Forqué y Mariné, galardonados por su aportación al cine español

El director José María Forqué y el fotógrafo y restaurador de películas Juan Mariné obtuvieron ayer los premios nacionales de Cinematografía correspondientes a 1994. Este galardón promovido por el Ministerio de Cultura está dotado con dos millones y medio de pesetas.José María Forqué, nacido en Zaragoza en 1923, comenzó su carrera en 1951, codirigiendo con Pedro Lazaga Niebla y sol. Su trabajo se prolonga más de cuatro décadas y su filmografía contiene títulos que han pasado a la historia del cine español, como Embajadores en el infierno (1956), Amanecer en Puerta Oscura (1957) y Maribel y la extraña familia (1960). También dirigió las series de TVE El español y los siete pecados capitales (1980) y Ramón y Cajal (1981).

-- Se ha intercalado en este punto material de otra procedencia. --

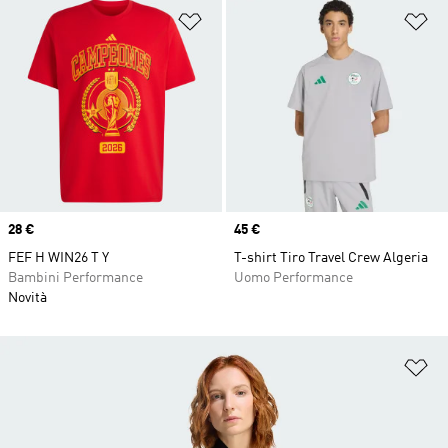
Aggiungi alla lista dei desideri
Ag
Price
28 €
Price
45 €
FEF H WIN26 T Y
T-shirt Tiro Travel Crew Algeria
Bambini Performance
Uomo Performance
Novità
Ag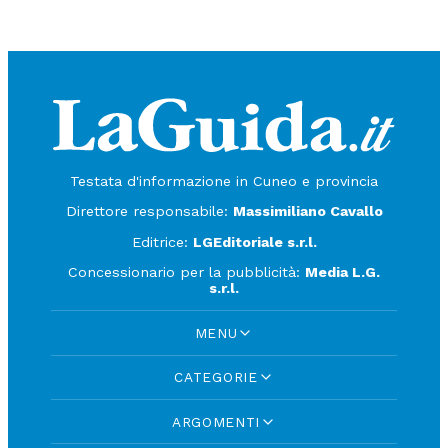
Testata d'informazione in Cuneo e provincia
Direttore responsabile:
Massimiliano Cavallo
Editrice:
LGEditoriale s.r.l.
Concessionario per la pubblicità:
Media L.G.
s.r.l.
MENU
CATEGORIE
ARGOMENTI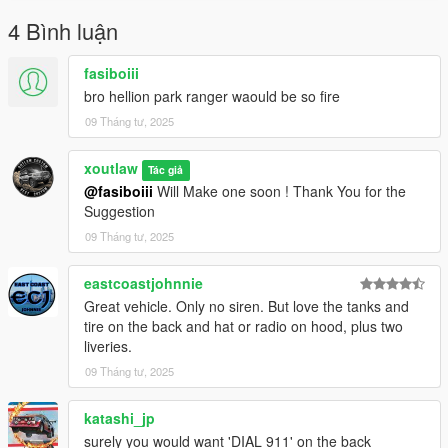
4 Bình luận
fasiboiii
bro hellion park ranger waould be so fire
09 Tháng tư, 2025
xoutlaw
Tác giả
@fasiboiii
Will Make one soon ! Thank You for the
Suggestion
09 Tháng tư, 2025
eastcoastjohnnie
Great vehicle. Only no siren. But love the tanks and
tire on the back and hat or radio on hood, plus two
liveries.
09 Tháng tư, 2025
katashi_jp
surely you would want 'DIAL 911' on the back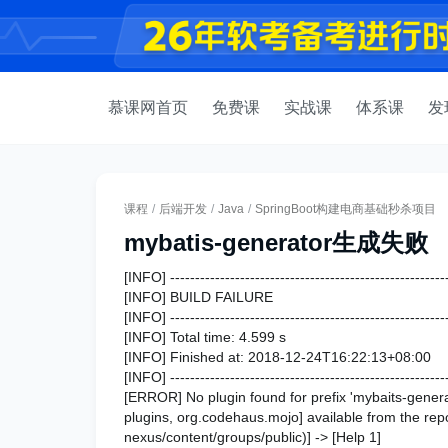
慕课网首页
免费课
实战课
体系课
发
课程
/
后端开发
/
Java
/
SpringBoot构建电商基础秒杀项目
mybatis-generator生成失败
[INFO] --------------------------------------------------------
[INFO] BUILD FAILURE
[INFO] --------------------------------------------------------
[INFO] Total time: 4.599 s
[INFO] Finished at: 2018-12-24T16:22:13+08:00
[INFO] --------------------------------------------------------
[ERROR] No plugin found for prefix 'mybaits-genera
plugins, org.codehaus.mojo] available from the repo
nexus/content/groups/public)] -> [Help 1]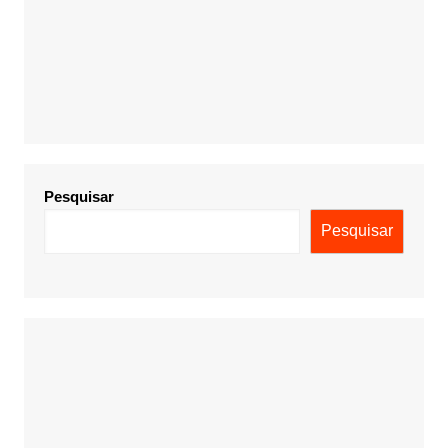
Pesquisar
Pesquisar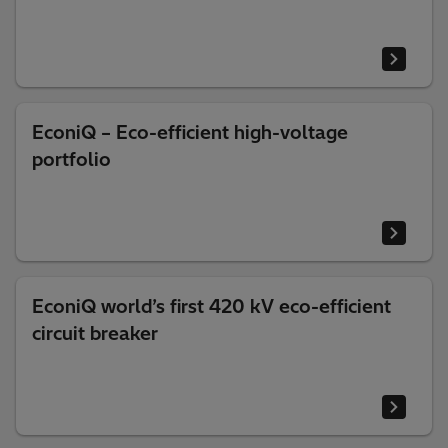
EconiQ – Eco-efficient high-voltage
portfolio
EconiQ world’s first 420 kV eco-efficient
circuit breaker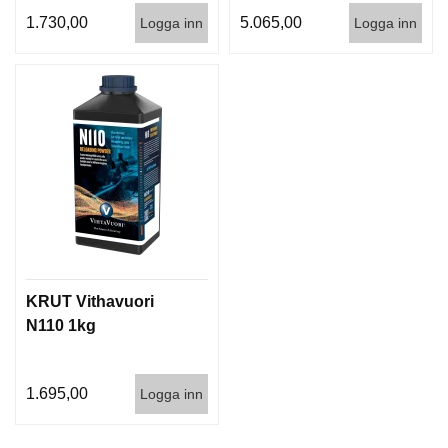
1.730,00
5.065,00
Logga inn
Logga inn
KRUT Vithavuori
N110 1kg
1.695,00
Logga inn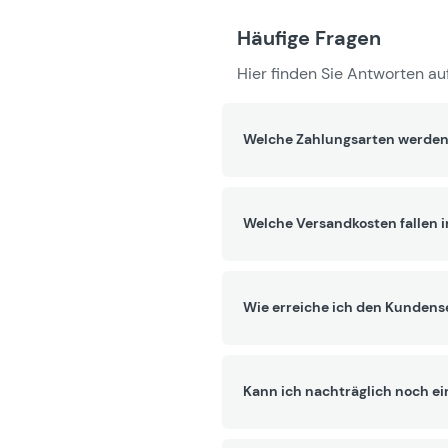
Häufige Fragen
Hier finden Sie Antworten auf
Welche Zahlungsarten werden
Welche Versandkosten fallen 
Wie erreiche ich den Kundens
Kann ich nachträglich noch ei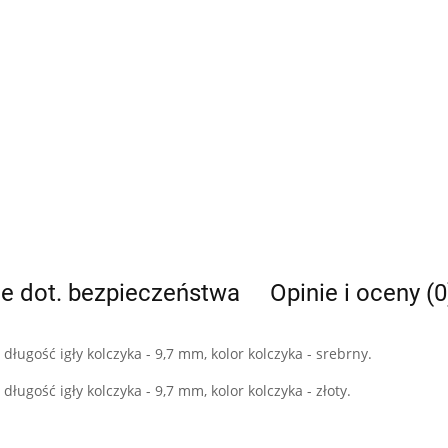
je dot. bezpieczeństwa
Opinie i oceny (0
ługość igły kolczyka - 9,7 mm, kolor kolczyka - srebrny.
ługość igły kolczyka - 9,7 mm, kolor kolczyka - złoty.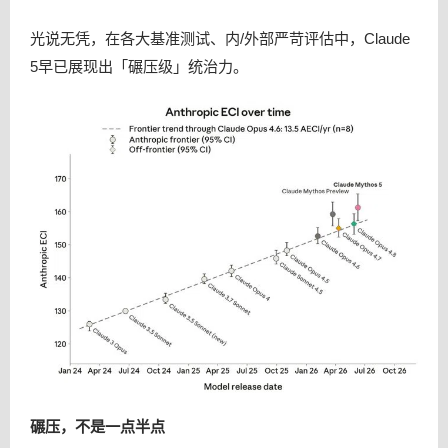
光说无凭，在各大基准测试、内/外部严苛评估中，Claude
5早已展现出「碾压级」统治力。
碾压，不是一点半点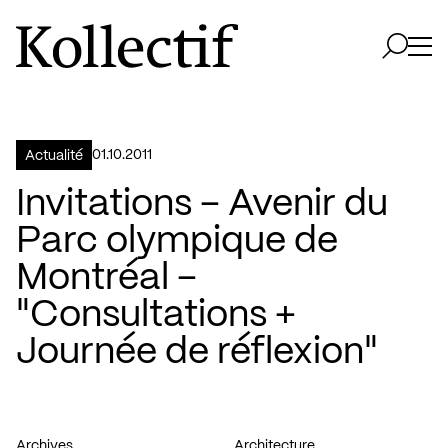
Aller à la page d'accueil
Logo Kollectif
Ouvri
Ouvrir 
01.10.2011
Actualité
Invitations – Avenir du
Parc olympique de
Montréal –
"Consultations +
Journée de réflexion"
Archives
Architecture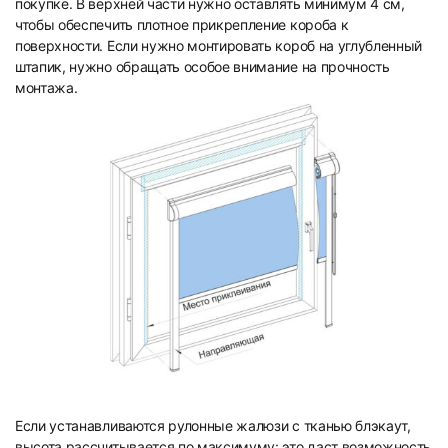
покупке. В верхней части нужно оставлять минимум 4 см,
чтобы обеспечить плотное прикрепление короба к
поверхности. Если нужно монтировать короб на углубленный
штапик, нужно обращать особое внимание на прочность
монтажа.
Если устанавливаются рулонные жалюзи с тканью блэкаут,
высота рассчитывается по максимуму: это даст возможность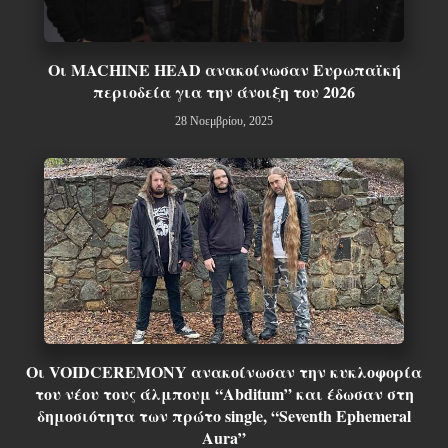
Οι MACHINE HEAD ανακοίνωσαν Ευρωπαϊκή
περιοδεία για την άνοιξη του 2026
28 Νοεμβρίου, 2025
Οι VOIDCEREMONY ανακοίνωσαν την κυκλοφορία
του νέου τους άλμπουμ “Abditum” και έδωσαν στη
δημοσιότητα των πρώτο single, “Seventh Ephemeral
Aura”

"Creo que es el premio a un recuerdo, a una carrera de casi medio siglo de completa dedicación al cine. Y sigo en activo. Acabo de terminar las mezclas de Mexus 2431, una película de ciencia ficción, para mi una especie de aventura postrera. No había hecho una película de este tipo y lo he pasado muy bien haciéndola", declaró ayer Forqué.

Una callada labor

El director de fotografía Juan Mariné comenzó su carrera antes de la guerra civil, y durante ésta fue fotógrafo, a las órdenes de Enrique Líster, en el Ejército republicano. Reanudó su carrera cinematográfica en 1947 y llegó a director de fotografía en 1949 en estrecha colaboración con el director Antonio del Amo, que también había estado vinculado al ejército de la República.En 1949 filmó Noventa minutos, Alas de juventud y en 1951 una película muy importante en la historia del cine español, Día tras día, en la que Mariné adopta, en un marco industrial encorsetado por el llamado cine de escayola, las pautas de luz abiertas creadas por la corriente neorrealista italiana, que revolucionaron los sistemas de producción.

Desde entonces es Mariné un cineasta incrustado en la historia de nuestro cine y su carrera se alarga a lo largo de decenas de títulos, entre los que hay varios dirigidos precisamente por su compañero de premio, Forqué: Niebla y sol; 091, policía al habla; Usted puede ser un asesino; Vacaciones para Yvette, y Un millón en la basura. Hay que recordar su luz en El batallón de las sombras (1956, dirigida por Mur Oti) y en una parte esencial de la filmografía del director Pedro Lazaga.

El cineasta, tras cancelar su carrera como fotógrafo, y ayudado por su dominio del trucaje óptico, entró hace diez años a formar parte del equipo restaurador de filmes de la Filmoteca Española, callado trabajo que comprende la restauración de la legendaria La aldea maldita y la reliquia de la célebre cupletista Raquel Meller La venenosa, entre otras. Ahora, Mariné restaura el Don Juan, Tenorio dirigido Juan Baños y las películas que sobreviven de la actriz catalana Margarita Xirgu, la gran medium de García Lorca.

* Este artículo apareció en la edición impresa del jueves, 24 de noviembre de 1994.